Herr von Borosini is here & we have seen him twice & he comes again tomorrow. He looks shockingly, not ill, apparently he has not been really ill, that was all cleverly managed in a way well known to soldiers, but something has happened to change him from a happy-go-lucky boy to a really tragic looking man. We have always taken him rather as a joke and I should never have given him credit for deep feeling, but he has gone through very deep waters, nobody can look at his face & not know that. He did not suffer in his English camps, it isn't that, he was always liked & kindly treated. But it was something, perhaps just the loss of his liberty, perhaps his country's defeat. I hope his wife will go to him as soon as she can. He is working for the consulate now & has five hundred francs a month and he says it only costs him three hundred and fifty to live, the rest he spends on German prisoners. He is amazingly reticent, he really tells one almost nothing.

I think before you get this you may have had a cable about J. A.'s change of plans. This is the way it has come. She dined with Mr. Hoover in Paris & he told her if ever she wanted to go into Germany or Austria to help about food he could send her in and would be glad to. Then the Quakers saw him about feeding Russia & he told them they could not go to Russia now, but he would like to have them go into Germany & either he suggested J. A. going with them or they [page 6] suggested it & he took it up. Anyway the Quakers are to go in & facilitate the selling of food at a low price & the distribution of clothing. Hoover cannot give away food there, Congress won't let him, but the Quakers have money & Hoover will sell them the food & deliver it. The thing to do is to get it into the hands of Germans who will distribute it rightly. There are to be two Quaker women, Mrs. Lewis & Miss [Carolena] Wood, and us, if we go. I want very much to do it. It will be a great comfort to feel one is helping even if ever so little to bring food to starving people. Of course, if I can do it as I go, I will find out all I can about aniline poisoning, but after all that isn't as vitally important. When I was over here before, the going around Europe was only an exciting adventure, but this would really mean something, and I know I should always be glad I had done it.

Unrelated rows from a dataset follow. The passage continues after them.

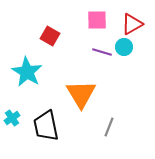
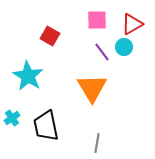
purple line: rotated 36 degrees clockwise
cyan star: moved 1 px right, 4 px down
orange triangle: moved 11 px right, 6 px up
gray line: moved 12 px left, 16 px down; rotated 12 degrees counterclockwise
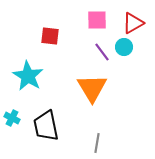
red triangle: moved 1 px right, 1 px up
red square: rotated 24 degrees counterclockwise
cyan cross: rotated 28 degrees counterclockwise
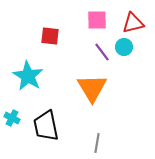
red triangle: rotated 15 degrees clockwise
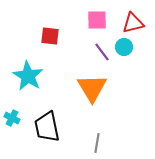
black trapezoid: moved 1 px right, 1 px down
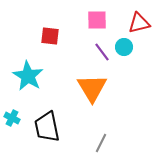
red triangle: moved 6 px right
gray line: moved 4 px right; rotated 18 degrees clockwise
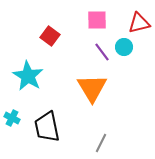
red square: rotated 30 degrees clockwise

Then too, one can speak about it in quite a different way if one has really seen it and I shall want to speak of it when I get back home. We go to Paris Wednesday probably, for J. A. and quaint old Mrs. Despard and the efficient Miss Macmillan & an Italian & a Swiss lady, have to present our Congress' resolutions to the Big Four. There we shall see Mr. Hoover & talk it all over & I'll write you positivity. I don't know how long it will take, but I shouldn't be back by July 1st as I hoped. However my family does not really need me, though I do want terribly to be with them for a good long summer.

J. A. has just come to call me to a meeting. [Goodbye] & much love.